Record set START

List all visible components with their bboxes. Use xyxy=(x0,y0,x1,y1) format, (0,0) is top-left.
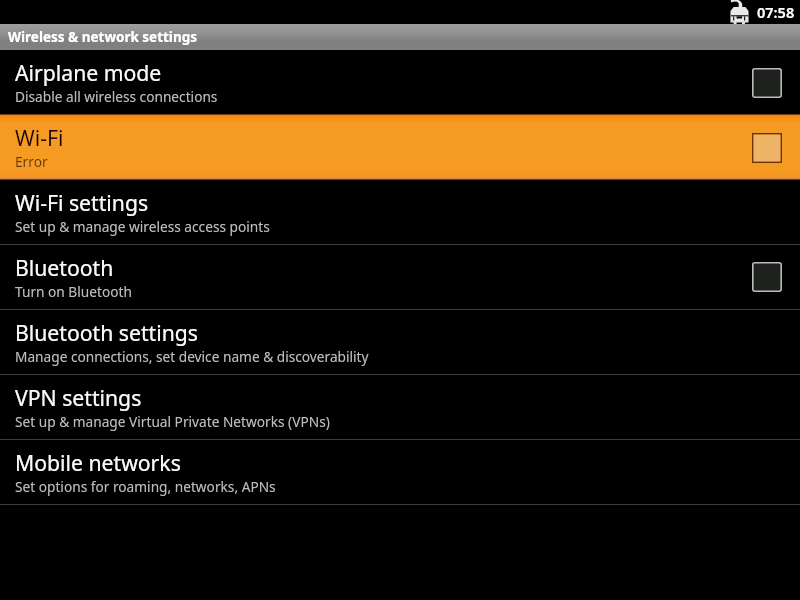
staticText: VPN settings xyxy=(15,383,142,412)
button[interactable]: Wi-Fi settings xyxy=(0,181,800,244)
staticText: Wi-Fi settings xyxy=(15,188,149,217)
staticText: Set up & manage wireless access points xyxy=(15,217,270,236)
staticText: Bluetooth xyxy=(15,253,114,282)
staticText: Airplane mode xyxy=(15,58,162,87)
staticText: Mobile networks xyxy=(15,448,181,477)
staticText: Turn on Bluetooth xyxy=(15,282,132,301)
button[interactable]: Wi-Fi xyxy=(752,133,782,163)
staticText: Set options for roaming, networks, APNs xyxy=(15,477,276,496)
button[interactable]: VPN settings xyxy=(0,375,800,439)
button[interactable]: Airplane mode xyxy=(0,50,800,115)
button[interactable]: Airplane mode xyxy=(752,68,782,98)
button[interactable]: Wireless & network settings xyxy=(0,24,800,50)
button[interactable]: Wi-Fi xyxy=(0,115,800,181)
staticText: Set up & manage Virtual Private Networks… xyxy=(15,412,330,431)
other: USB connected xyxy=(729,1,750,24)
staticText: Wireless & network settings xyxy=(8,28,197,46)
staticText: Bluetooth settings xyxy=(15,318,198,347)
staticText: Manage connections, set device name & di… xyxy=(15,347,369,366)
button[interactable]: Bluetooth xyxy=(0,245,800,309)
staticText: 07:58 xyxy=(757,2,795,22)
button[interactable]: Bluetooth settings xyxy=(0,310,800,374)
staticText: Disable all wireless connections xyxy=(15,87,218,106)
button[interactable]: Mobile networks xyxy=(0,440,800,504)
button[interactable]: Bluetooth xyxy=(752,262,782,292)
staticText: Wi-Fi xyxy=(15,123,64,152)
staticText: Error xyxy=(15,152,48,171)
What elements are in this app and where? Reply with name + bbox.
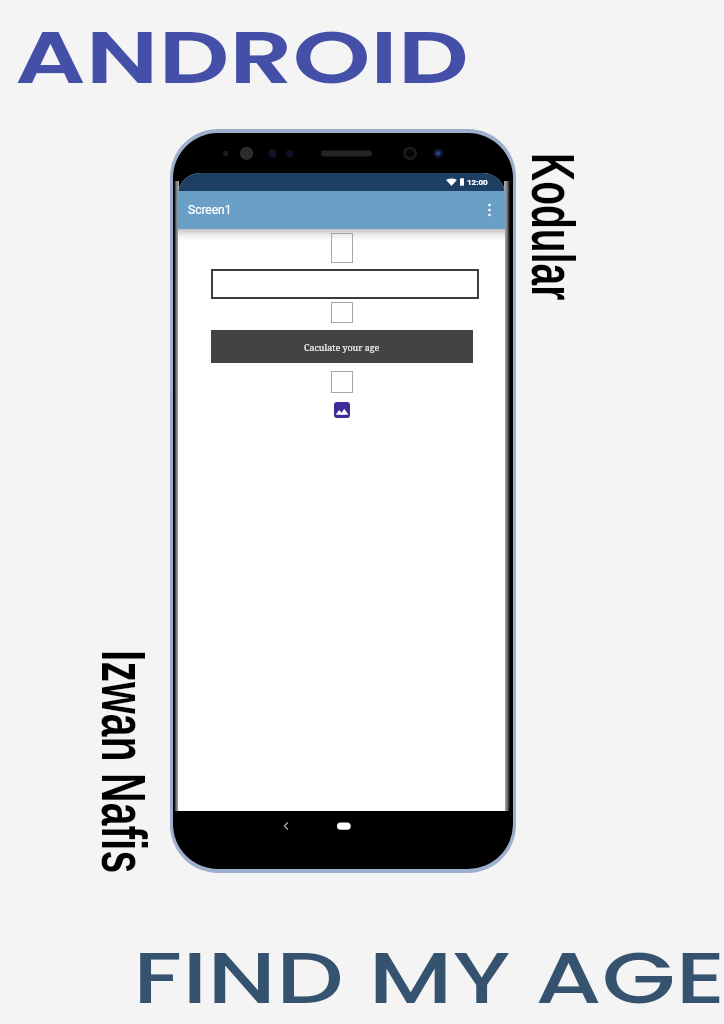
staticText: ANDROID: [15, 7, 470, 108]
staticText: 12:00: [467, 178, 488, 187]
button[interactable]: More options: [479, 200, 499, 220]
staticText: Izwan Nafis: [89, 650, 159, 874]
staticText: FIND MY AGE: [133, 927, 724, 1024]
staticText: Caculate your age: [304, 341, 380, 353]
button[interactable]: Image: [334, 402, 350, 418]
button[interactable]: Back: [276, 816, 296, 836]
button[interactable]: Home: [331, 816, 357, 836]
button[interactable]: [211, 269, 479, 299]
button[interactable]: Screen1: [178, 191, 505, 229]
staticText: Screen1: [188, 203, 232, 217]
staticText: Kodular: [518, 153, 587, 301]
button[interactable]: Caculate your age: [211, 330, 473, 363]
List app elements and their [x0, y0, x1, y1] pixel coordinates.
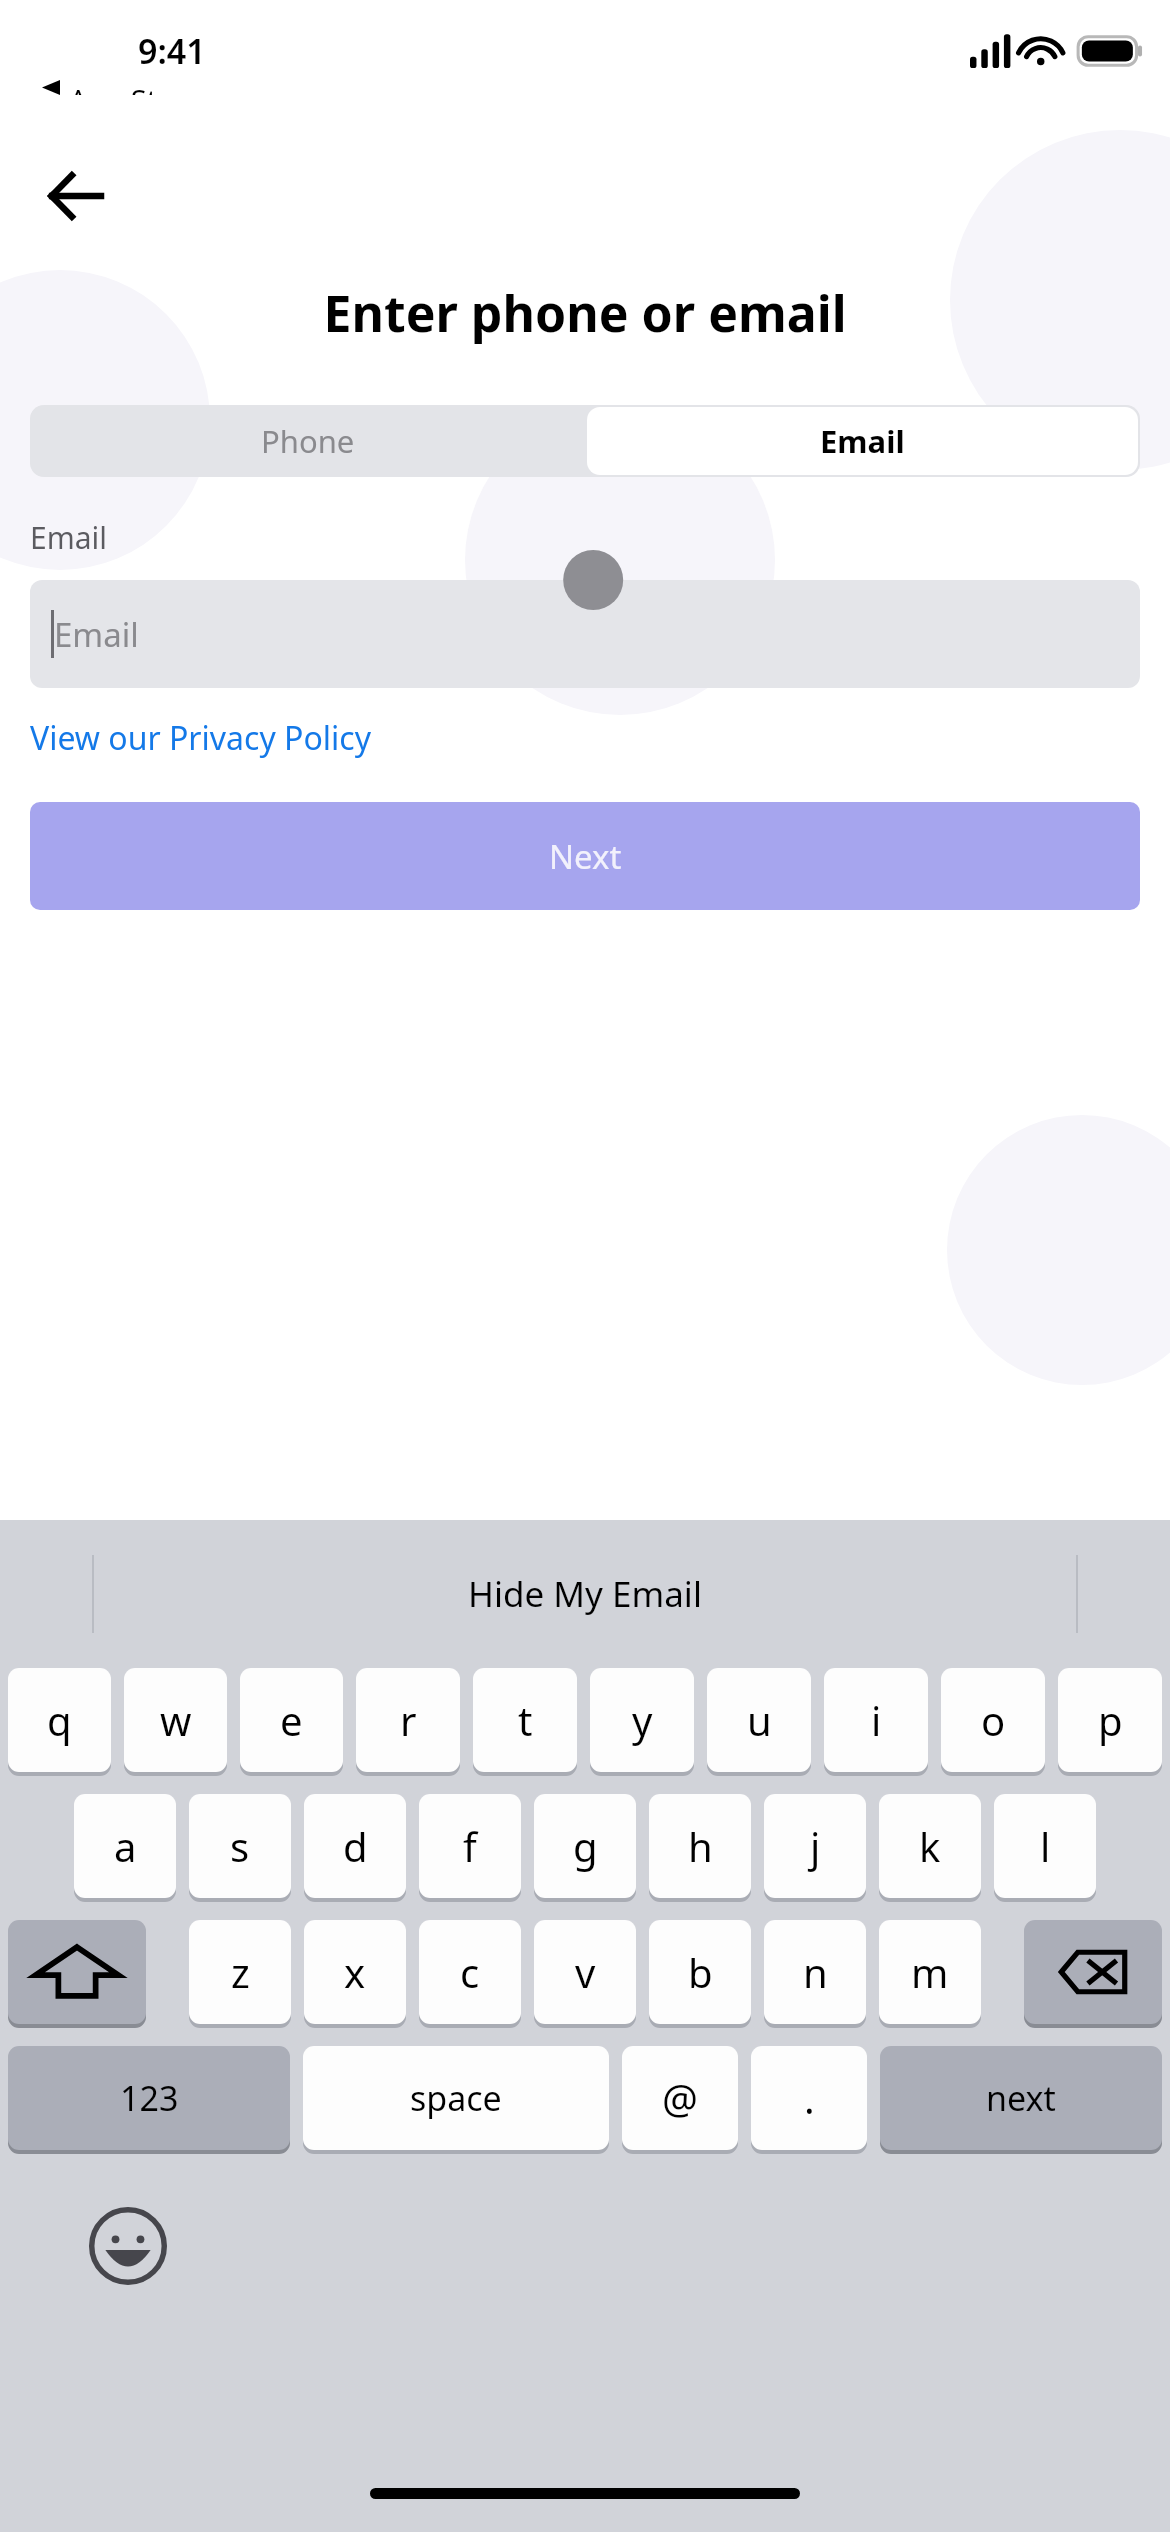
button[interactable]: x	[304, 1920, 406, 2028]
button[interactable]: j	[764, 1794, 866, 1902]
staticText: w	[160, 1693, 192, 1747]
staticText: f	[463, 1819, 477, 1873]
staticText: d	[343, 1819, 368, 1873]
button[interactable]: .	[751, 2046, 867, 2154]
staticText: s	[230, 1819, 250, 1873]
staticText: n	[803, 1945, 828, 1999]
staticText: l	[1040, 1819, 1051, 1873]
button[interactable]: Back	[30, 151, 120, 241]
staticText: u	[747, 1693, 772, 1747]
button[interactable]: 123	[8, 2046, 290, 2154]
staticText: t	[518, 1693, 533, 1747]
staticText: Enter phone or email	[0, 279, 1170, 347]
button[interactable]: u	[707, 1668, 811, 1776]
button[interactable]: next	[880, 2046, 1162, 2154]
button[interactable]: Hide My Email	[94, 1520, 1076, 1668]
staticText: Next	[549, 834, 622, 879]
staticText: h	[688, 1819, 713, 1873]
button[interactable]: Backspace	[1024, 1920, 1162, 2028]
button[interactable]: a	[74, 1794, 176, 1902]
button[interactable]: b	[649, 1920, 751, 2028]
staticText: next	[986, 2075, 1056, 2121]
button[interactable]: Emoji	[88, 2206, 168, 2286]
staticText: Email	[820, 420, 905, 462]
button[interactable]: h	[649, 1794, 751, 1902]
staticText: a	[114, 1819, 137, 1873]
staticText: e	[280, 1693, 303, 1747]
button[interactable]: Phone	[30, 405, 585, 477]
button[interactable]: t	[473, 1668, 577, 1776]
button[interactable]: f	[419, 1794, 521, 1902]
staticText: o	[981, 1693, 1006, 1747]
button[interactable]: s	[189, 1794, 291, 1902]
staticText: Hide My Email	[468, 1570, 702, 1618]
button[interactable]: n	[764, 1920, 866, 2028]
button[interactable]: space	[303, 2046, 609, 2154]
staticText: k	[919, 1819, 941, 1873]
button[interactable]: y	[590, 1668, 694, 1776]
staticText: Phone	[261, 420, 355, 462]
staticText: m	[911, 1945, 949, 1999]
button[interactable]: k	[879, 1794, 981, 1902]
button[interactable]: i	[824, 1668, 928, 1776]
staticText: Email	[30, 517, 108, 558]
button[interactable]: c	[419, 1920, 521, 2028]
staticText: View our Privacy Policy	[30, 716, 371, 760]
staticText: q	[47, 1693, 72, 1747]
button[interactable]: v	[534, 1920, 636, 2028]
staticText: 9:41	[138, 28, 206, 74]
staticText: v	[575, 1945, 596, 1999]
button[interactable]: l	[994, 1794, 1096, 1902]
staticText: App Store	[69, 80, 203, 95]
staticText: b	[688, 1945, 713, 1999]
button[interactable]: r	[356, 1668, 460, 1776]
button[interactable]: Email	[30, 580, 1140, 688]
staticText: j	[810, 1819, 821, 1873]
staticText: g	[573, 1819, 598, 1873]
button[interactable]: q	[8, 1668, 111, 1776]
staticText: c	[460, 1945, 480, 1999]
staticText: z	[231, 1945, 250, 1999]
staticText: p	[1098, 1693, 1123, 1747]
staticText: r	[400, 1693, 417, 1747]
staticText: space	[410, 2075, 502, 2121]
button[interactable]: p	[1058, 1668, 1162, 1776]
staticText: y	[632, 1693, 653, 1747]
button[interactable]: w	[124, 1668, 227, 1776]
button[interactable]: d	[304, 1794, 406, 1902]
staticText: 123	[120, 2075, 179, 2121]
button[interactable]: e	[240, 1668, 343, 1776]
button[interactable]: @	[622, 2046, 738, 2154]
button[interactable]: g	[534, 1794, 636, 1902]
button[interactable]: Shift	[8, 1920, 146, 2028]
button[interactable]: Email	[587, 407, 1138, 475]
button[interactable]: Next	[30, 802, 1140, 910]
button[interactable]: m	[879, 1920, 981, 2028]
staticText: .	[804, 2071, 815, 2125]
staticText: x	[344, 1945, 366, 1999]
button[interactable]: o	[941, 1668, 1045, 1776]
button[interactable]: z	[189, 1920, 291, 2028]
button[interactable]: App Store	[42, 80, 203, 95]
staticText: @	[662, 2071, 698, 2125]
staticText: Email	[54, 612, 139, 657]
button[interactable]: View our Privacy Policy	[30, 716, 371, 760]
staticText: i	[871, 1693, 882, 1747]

Record set END

What you need to do.
Only lines of the data holding the word "Bluetooth" go in the answer. Please copy each of them.

Solution for this problem.
staticText: Bluetooth xyxy=(15,253,114,282)
staticText: Turn on Bluetooth xyxy=(15,282,132,301)
staticText: Bluetooth settings xyxy=(15,318,198,347)
button[interactable]: Bluetooth xyxy=(0,245,800,309)
button[interactable]: Bluetooth settings xyxy=(0,310,800,374)
button[interactable]: Bluetooth xyxy=(752,262,782,292)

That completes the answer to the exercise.